### Work to complete
From the line containing "Nikolai Ulrich Elektroinstallation" down to the last line of the records below, restate each line word for word and leave out the rest.

### Exercise input
▬▬▬
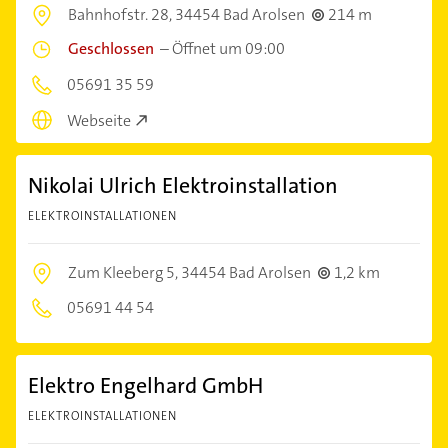
Bahnhofstr. 28,
34454 Bad Arolsen
214 m
Geschlossen
–
Öffnet um 09:00
05691 35 59
Webseite
Nikolai Ulrich Elektroinstallation
ELEKTROINSTALLATIONEN
Zum Kleeberg 5,
34454 Bad Arolsen
1,2 km
05691 44 54
Elektro Engelhard GmbH
ELEKTROINSTALLATIONEN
▬▬▬
### Response to the exercise
Nikolai Ulrich Elektroinstallation
ELEKTROINSTALLATIONEN
Zum Kleeberg 5,
34454 Bad Arolsen
1,2 km
05691 44 54
Elektro Engelhard GmbH
ELEKTROINSTALLATIONEN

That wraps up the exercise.